**What to do**
Check each line of the material below for the word "linux". Say how many lines have it, and nothing else.
==*==
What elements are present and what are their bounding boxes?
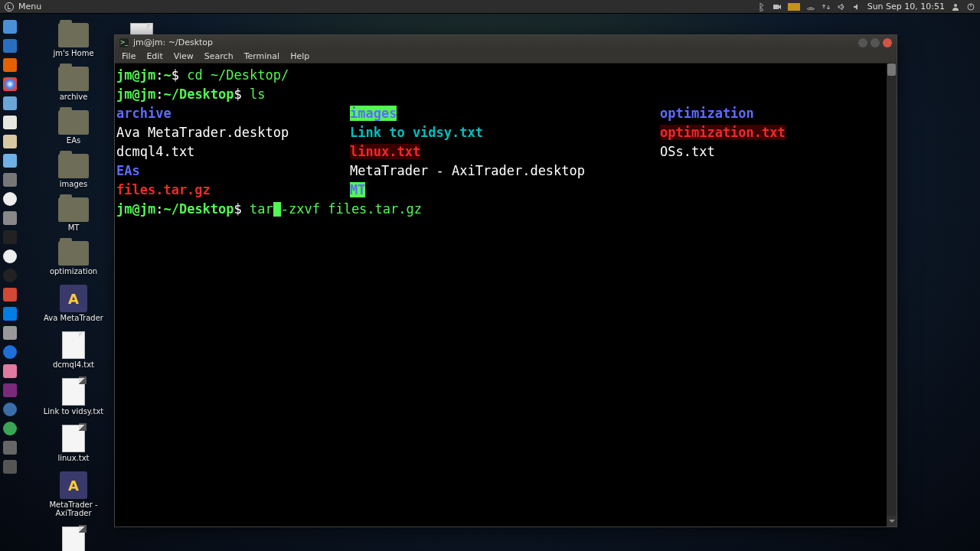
dock-gmail-icon[interactable] [3,288,17,302]
file-link-icon [62,378,85,406]
dock-firefox-icon[interactable] [3,58,17,72]
dock-gedit-icon[interactable] [3,116,17,129]
terminal-menu-terminal[interactable]: Terminal [239,50,286,63]
dock-play-icon[interactable] [3,345,17,359]
bluetooth-icon[interactable] [757,2,766,11]
dock-writer-icon[interactable] [3,135,17,148]
desktop-icon[interactable]: optimization.txt [35,527,112,551]
desktop-icon[interactable]: images [35,154,112,188]
file-link-icon [62,527,85,551]
mint-logo-icon[interactable] [5,2,14,11]
dock-update-icon[interactable] [3,249,17,263]
folder-icon [58,154,89,178]
dock-chat-icon[interactable] [3,326,17,340]
window-maximize-button[interactable] [871,38,880,47]
dock-settings-icon[interactable] [3,460,17,474]
desktop-icon-label: Link to vidsy.txt [44,407,104,416]
dock-valve-icon[interactable] [3,269,17,282]
dock-paint-icon[interactable] [3,364,17,378]
desktop-icon[interactable]: jm's Home [35,23,112,57]
dock-pink-icon[interactable] [3,383,17,397]
desktop-icon-label: dcmql4.txt [53,360,94,369]
terminal-menubar: FileEditViewSearchTerminalHelp [115,50,897,64]
terminal-menu-file[interactable]: File [116,50,141,63]
dock-clock-icon[interactable] [3,192,17,206]
desktop-icon-label: EAs [67,136,80,145]
dock-drag-icon[interactable] [3,211,17,225]
desktop-icon[interactable]: dcmql4.txt [35,331,112,369]
window-minimize-button[interactable] [858,38,867,47]
desktop-icon[interactable]: optimization [35,241,112,276]
clock-label[interactable]: Sun Sep 10, 10:51 [867,2,945,11]
scrollbar[interactable] [887,64,897,527]
battery-icon[interactable] [788,3,800,11]
dock-cube-icon[interactable] [3,441,17,455]
top-panel: Menu Sun Sep 10, 10:51 [0,0,980,14]
app-icon: A [60,285,87,312]
window-title: jm@jm: ~/Desktop [133,37,213,47]
dock-chromium-icon[interactable] [3,154,17,168]
svg-rect-0 [773,5,779,9]
volume-icon[interactable] [852,2,861,11]
desktop-icon-label: MetaTrader - AxiTrader [39,500,108,517]
folder-icon [58,197,89,222]
desktop-icon-label: archive [60,93,88,101]
file-icon [62,331,85,359]
desktop-icon[interactable]: AMetaTrader - AxiTrader [35,471,112,517]
desktop-icon-label: MT [68,223,80,232]
window-close-button[interactable] [883,38,892,47]
dock-terminal-icon[interactable] [3,230,17,244]
updown-icon[interactable] [822,2,831,11]
terminal-app-icon: >_ [119,38,129,47]
dock-steam-icon[interactable] [3,173,17,187]
terminal-window: >_ jm@jm: ~/Desktop FileEditViewSearchTe… [114,34,897,527]
desktop-icon[interactable]: Link to vidsy.txt [35,378,112,416]
desktop-icon-label: Ava MetaTrader [44,314,103,322]
desktop-icon-label: images [60,180,87,188]
record-icon[interactable] [773,2,782,11]
terminal-menu-edit[interactable]: Edit [141,50,168,63]
scrollbar-thumb[interactable] [887,64,896,76]
file-link-icon [62,425,85,452]
desktop-icon[interactable]: linux.txt [35,425,112,462]
window-titlebar[interactable]: >_ jm@jm: ~/Desktop [115,35,897,50]
scrollbar-down-button[interactable] [887,516,897,527]
desktop-icon-label: optimization [50,267,97,276]
dock-earth-icon[interactable] [3,403,17,416]
desktop: jm's HomearchiveEAsimagesMToptimizationA… [35,23,112,551]
sound-icon[interactable] [837,2,846,11]
app-icon: A [60,471,87,499]
folder-icon [58,23,89,47]
desktop-icon-label: jm's Home [53,49,93,57]
dock-dropbox-icon[interactable] [3,307,17,321]
folder-icon [58,67,89,91]
dock [3,20,18,474]
user-icon[interactable] [951,2,960,11]
dock-files-icon[interactable] [3,20,17,34]
desktop-icon[interactable]: AAva MetaTrader [35,285,112,322]
network-icon[interactable] [806,2,815,11]
dock-web-icon[interactable] [3,96,17,110]
dock-green-icon[interactable] [3,422,17,435]
folder-icon [58,241,89,266]
terminal-menu-view[interactable]: View [168,50,199,63]
power-icon[interactable] [966,2,975,11]
menu-label[interactable]: Menu [18,2,41,11]
terminal-body[interactable]: jm@jm:~$ cd ~/Desktop/jm@jm:~/Desktop$ l… [115,64,897,527]
terminal-menu-help[interactable]: Help [285,50,315,63]
system-tray: Sun Sep 10, 10:51 [757,2,975,11]
desktop-icon[interactable]: EAs [35,110,112,145]
folder-icon [58,110,89,135]
dock-app-icon[interactable] [3,39,17,53]
svg-point-1 [954,4,957,7]
desktop-icon[interactable]: MT [35,197,112,232]
terminal-menu-search[interactable]: Search [199,50,239,63]
desktop-icon-label: linux.txt [57,454,89,462]
dock-chrome-icon[interactable] [3,77,17,91]
desktop-icon[interactable]: archive [35,67,112,101]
==*==
**Exercise response**
2